I've had this same problem, it turned out to be a faulty vertical leveling sensor. This sensor has a small 'arm' that attaches to the wheel axis and measures vertical movement of the wheel. In my case, it started after I had driven over a really bad road. At first, the message was intermittent (*LEVEL FAULT - WORKSHOP*) and it would disappear after a few seconds (or cold start). After a few days it appeared immediately after start and would stay on, sometimes accompanied by a *STOP! CAR TOO LOW* message (although the ride height was fine). I couldn't lift the car anymore, it would give a *LEVEL CHANGE NOT POSSIBLE* error.
My car is currently at the dealer to sort out this problem. Normally, replacing the vertical leveling sensor solves the problem, but in my case there is something in the wiring (Phaeton still thinks sensor is faulty after replacing it with a brand new one). They think it may be the leveling controller.
Can you run a VAG-COM diagnostic scan on your vehicle? It could be that the leveling controller reports a faulty vertical wheel movement sensor. In that case, it's a simple procedure to swap out the sensor for a new one (in my case, the sensor was €20 and they didn't have to remove the wheel).
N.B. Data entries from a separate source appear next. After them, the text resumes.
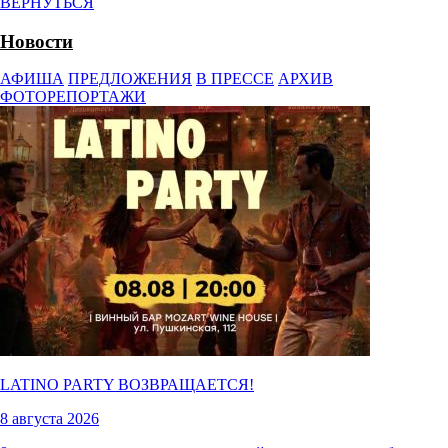
ВЕРНУТЬСЯ
Новости
АФИША
ПРЕДЛОЖЕНИЯ
В ПРЕССЕ
АРХИВ
ФОТОРЕПОРТАЖИ
LATINO PARTY ВОЗВРАЩАЕТСЯ!
8 августа 2026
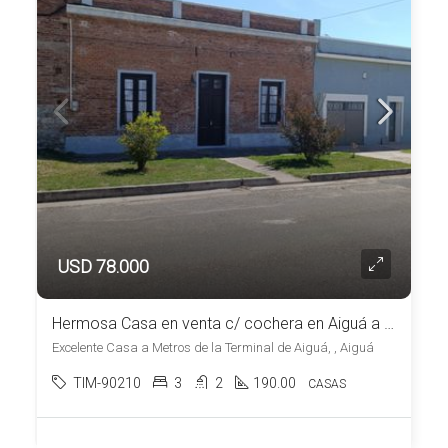
USD 78.000
Hermosa Casa en venta c/ cochera en Aiguá a una cuadra de la Plaza
Excelente Casa a Metros de la Terminal de Aiguá, , Aiguá
TIM-90210
3
2
190.00
CASAS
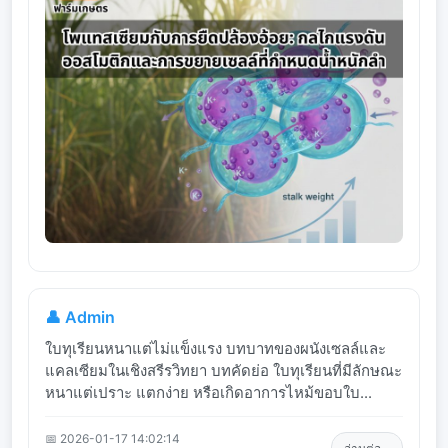
👤 Admin
ใบทุเรียนหนาแต่ไม่แข็งแรง บทบาทของผนังเซลล์และ
แคลเซียมในเชิงสรีรวิทยา บทคัดย่อ ใบทุเรียนที่มีลักษณะ
หนาแต่เปราะ แตกง่าย หรือเกิดอาการไหม้ขอบใบ...
📅 2026-01-17 14:02:14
_Modified by Jim Morris at 11:58 PM 10-3-2009_


----------



## Jxander (Aug 5, 2008)

*Re: 'Level fault workshop' message on W12 2003 Phaeton (pskoru)*

Sounds like you have already taken care of the battery. If your voltmeter is reading 14 volts with the engine running, the alternator should also be in good order. In that case, your message is likely due to a "real" problem and as mentioned by Jim M, VagCom or the dealer's diagnostic computer should provide some information as to what is wrong. Before diagnosing any further, you might try raising and lowering the vehicle a couple of times to put the suspension through it's paces. 
Hopefully it is something trivial. Good chance that is true, since you are not experiencing any noticeable problems.


----------



## PanEuropean (Nov 3, 2001)

*Re: 'Level fault workshop' message on W12 2003 Phaeton (pskoru)*

Hello Skorupski:
As others have already suggested, the most probable cause (based on the experience of all of us) is low electrical voltage. The suspension controller is the "canary in the coal mine" for low voltage. By this I mean if you have low voltage on your left battery, one of the first signs you are going to see is a "Suspension Fault - Workshop" message.
If you have an actual fault with the suspension system on the car, it will usually be visually obvious to you - if you have a look at the exterior of the car, one corner or more of the car will not be at the correct level.
However - as Jim pointed out - it is possible to have a less serious fault with the suspension system. The only way to determine if this is the case is to do a diagnostic scan on the car and see what fault codes have been recorded by the suspension controller. If you see a low voltage fault code and nothing else, then the problem is low voltage. If you see a fault code specific to one sensor or to the controller, then you can pursue your investigation from that point.
Having said all that - past experience has shown that 99% of the time, this message is caused by low battery voltage, and 1% of the time, there is actually a problem with the suspension system.
Michael


----------



## pskoru (Mar 20, 2009)

*Re: 'Level fault workshop' message on W12 2003 Phaeton (PanEuropean)*

Thanks a lot for the suggestions. The VAG screeaning reads '01769 Sensor for Vehicle Leveling Front Right (G289) Short Circuit'. I guess it is the leveling sensor than. 
I will get it replaced at VW and let you know if that helps.
Thanks again for help.


----------



## Jim Morris (Nov 8, 2008)

*Re: 'Level fault workshop' message on W12 2003 Phaeton (pskoru)*


_Quote, originally posted by *pskoru* »_The VAG screeaning reads '01769 Sensor for Vehicle Leveling Front Right (G289) Short Circuit'.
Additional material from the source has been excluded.